The University of Sydney has been awarded just over $37 million in total Australian Research Council (ARC) grant funding for 84 projects this year, up from $28 million for 71 projects in 2017.
“Congratulations to all researchers receiving funding this round – it is immensely pleasing to see such ambitious and meaningful projects be supported," said Professor Laurent Rivory, Acting Deputy Vice-Chancellor (Research).
"We know without doubt that our research advances national priorities and knowledge across a wide range of areas, and these results are all the more pleasing given the increasingly tight funding environment for research.”
Pro-Vice-Chancellor (Global Engagement) Professor Kathy Belov was awarded a Linkage grant worth $1,046,628, along with Dr Samantha Fox and Dr David Pemberton, to measure the long-term genetic impacts of the Save the Tasmanian Devil Program’s ‘Wild Devil Recovery’ initiative.
Professor David Schlosberg, Luke Craven and Dr Alana Mann will be addressing food insecurity by assisting vulnerable populations to participate in the development of new food businesses. Social and economic benefits of their projects will include increased access to food, greater participation in new food enterprises, and an improved quality of life for vulnerable people experiencing food insecurity in Australia.
Three Linkage, Infrastructure, Equipment and Facilities (LIEF) grants worth more than $1.5 million in total were awarded, including the completion of a revolutionary new instrument, Hector-1, to be installed on the Anglo-Australian Telescope to survey nearby galaxies in 3D.
Professor Julie Cairney and her team has also secured support to create a unique and comprehensive cryo-microscopy laboratory which is available to all Australian researchers in an open-access user environment, providing research infrastructure for a variety of projects.
62 University of Sydney Discovery Projects have been funded for 2019.

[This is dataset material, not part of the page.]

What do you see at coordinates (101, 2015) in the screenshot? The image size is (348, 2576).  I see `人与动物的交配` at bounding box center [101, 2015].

Projects receiving support include an analysis into the impact of workspace design on workers’ satisfaction, productivity and health, as well as a project developing consumer-centred approaches to reducing the harmful effects of confusion in financial decisions.
In space research, Professor Scott Croom, Professor Sara Ellison, Dr Bernd Husemann and Assistant Professor Jorge Moreno will be aiming to resolve the role of super-massive black holes in the life-cycles of galaxies. Associate Professor Tara Murphy, Dr Martin Bell and Associate Professor David Kaplan have secured support to use three Australian radio telescopes to search for and monitor radio waves from future gravitational wave events.
Improved electricity infrastructure would provide significant economic, social and environmental benefits to Australia. One project – a legal and governance framework to enhance the resilience of Australia’s electricity infrastructure in a changing climate – has been funded for Professor Rosemary Lyster, Dr Gregor Verbic, Professor Daniel Farber and Professor Robert Verchick.
All three submitted Discovery Indigenous Grants were supported with funding, placing Sydney University as first in the country in this field.
The three projects will cut across the fields of disability and the oyster industry: two projects will be focussed on people with disability, in particular the experiences of people with disability in rural and remote regions, as well as retention strategies for the Indigenous frontline health and disability workforces. Finally, an investigation will be carried out into the impact of global environmental change on the survival of Australia’s oyster industry.
Support for 15 DECRAs worth over $5M has been secured.
Sustainability around travel and car use is at the centre of one project: University of Sydney Fellow Dr Jennifer Kent will be providing a theoretical, methodological and policy framework that can be used to resolve the practice in Australian cities of private car dependency.
Dr Nicholas Scott’s project will measure the stellar populations of nearby galaxies that are apparently similar to the Milky Way. He also secured a University of Sydney Fellowship in 2015 to track the origin of dwarf elliptical galaxies.
The full list of projects in the November 2018 Australian Research Council funding announcement is available via arc.gov.au.